**TASK DESCRIPTION**
Please return all lines in the listing holding the word "element".

**RECORDS FOR THIS TASK**
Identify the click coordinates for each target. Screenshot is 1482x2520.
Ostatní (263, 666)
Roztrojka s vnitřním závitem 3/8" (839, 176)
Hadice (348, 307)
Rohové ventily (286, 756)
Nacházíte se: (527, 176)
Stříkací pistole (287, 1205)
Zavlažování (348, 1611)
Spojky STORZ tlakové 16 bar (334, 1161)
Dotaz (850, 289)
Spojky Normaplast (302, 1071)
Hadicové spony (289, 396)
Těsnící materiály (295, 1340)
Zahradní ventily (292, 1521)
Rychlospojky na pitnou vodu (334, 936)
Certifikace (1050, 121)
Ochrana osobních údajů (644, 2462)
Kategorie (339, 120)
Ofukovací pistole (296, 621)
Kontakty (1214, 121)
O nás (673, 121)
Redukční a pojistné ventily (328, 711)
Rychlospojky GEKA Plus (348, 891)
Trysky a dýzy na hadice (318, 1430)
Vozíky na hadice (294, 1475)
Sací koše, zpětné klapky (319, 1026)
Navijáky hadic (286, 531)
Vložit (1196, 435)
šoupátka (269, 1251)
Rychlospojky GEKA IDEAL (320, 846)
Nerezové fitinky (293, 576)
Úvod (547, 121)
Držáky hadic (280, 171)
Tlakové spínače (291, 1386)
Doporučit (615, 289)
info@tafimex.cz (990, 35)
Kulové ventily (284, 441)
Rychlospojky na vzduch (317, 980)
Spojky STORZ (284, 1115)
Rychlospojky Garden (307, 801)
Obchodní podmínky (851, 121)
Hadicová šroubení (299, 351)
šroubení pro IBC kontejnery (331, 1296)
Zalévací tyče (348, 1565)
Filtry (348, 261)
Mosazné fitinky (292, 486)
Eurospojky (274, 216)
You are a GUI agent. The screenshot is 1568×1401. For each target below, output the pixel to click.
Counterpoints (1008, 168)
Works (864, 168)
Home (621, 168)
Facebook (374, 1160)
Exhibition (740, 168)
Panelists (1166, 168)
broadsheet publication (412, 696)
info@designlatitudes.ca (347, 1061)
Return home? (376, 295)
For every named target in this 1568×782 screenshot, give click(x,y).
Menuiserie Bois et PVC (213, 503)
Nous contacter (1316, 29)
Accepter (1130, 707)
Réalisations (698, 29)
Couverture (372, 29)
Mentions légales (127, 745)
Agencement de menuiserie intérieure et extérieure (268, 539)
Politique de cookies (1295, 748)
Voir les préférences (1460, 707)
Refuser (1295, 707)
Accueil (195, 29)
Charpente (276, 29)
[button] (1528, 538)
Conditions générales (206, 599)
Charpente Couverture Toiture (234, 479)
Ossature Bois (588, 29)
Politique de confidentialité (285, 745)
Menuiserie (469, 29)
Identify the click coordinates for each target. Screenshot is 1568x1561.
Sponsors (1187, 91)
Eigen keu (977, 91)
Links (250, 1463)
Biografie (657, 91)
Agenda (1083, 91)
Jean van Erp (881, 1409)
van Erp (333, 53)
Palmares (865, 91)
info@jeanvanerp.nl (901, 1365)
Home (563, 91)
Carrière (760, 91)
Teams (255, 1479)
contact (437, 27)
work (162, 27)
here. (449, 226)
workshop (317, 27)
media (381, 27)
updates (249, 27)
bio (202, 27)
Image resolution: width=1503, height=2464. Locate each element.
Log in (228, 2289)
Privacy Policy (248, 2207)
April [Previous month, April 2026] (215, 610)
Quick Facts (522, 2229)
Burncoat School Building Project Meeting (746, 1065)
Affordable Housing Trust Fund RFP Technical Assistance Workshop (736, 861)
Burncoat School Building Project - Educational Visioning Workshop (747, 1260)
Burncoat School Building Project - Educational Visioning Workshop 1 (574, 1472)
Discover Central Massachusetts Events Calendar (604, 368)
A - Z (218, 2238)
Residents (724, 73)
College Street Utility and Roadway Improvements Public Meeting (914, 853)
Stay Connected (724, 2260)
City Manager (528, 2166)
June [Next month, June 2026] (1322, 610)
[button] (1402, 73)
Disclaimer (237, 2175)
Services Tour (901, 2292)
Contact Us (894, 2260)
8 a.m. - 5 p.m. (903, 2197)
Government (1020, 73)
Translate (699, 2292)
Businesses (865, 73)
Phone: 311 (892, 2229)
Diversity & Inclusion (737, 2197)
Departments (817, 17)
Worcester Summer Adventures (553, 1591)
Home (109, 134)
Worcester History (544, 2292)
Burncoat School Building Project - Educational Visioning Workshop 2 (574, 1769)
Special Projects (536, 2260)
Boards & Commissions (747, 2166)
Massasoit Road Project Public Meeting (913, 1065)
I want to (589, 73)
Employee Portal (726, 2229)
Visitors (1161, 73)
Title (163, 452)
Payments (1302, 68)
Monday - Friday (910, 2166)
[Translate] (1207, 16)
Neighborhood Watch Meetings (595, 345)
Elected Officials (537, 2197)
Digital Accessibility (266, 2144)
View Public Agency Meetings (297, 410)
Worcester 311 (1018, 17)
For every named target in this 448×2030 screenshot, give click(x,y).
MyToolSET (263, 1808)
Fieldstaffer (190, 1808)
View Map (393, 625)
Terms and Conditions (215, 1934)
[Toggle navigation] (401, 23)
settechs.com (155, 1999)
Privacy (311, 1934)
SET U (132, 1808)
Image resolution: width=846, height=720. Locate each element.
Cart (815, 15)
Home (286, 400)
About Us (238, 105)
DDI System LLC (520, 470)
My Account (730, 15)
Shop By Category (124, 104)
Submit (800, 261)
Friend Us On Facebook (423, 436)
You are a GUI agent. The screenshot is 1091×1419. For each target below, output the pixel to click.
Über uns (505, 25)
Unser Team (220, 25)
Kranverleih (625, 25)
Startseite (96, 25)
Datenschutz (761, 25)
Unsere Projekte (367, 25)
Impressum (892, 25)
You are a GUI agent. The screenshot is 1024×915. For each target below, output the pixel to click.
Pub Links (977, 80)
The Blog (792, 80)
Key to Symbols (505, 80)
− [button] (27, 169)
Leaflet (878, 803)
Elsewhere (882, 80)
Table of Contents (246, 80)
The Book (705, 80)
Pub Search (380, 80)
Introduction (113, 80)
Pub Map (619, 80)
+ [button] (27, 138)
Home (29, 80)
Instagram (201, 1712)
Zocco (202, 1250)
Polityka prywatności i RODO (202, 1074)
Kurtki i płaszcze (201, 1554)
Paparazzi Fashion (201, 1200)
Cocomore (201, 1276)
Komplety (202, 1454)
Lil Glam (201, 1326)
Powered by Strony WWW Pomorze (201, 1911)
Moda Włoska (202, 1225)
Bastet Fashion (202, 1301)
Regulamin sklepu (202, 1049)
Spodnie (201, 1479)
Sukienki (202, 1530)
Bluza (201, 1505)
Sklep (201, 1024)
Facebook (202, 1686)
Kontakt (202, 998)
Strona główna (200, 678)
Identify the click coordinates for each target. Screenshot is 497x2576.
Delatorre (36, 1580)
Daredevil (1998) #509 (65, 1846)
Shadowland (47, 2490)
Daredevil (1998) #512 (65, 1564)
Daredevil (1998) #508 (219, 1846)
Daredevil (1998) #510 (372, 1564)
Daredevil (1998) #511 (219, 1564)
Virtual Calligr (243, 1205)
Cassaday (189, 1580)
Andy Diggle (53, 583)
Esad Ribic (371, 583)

**WRITTEN RESPONSE**
Image resolution: width=1503, height=2464. Locate each element.
Image resolution: width=846, height=720. Locate each element.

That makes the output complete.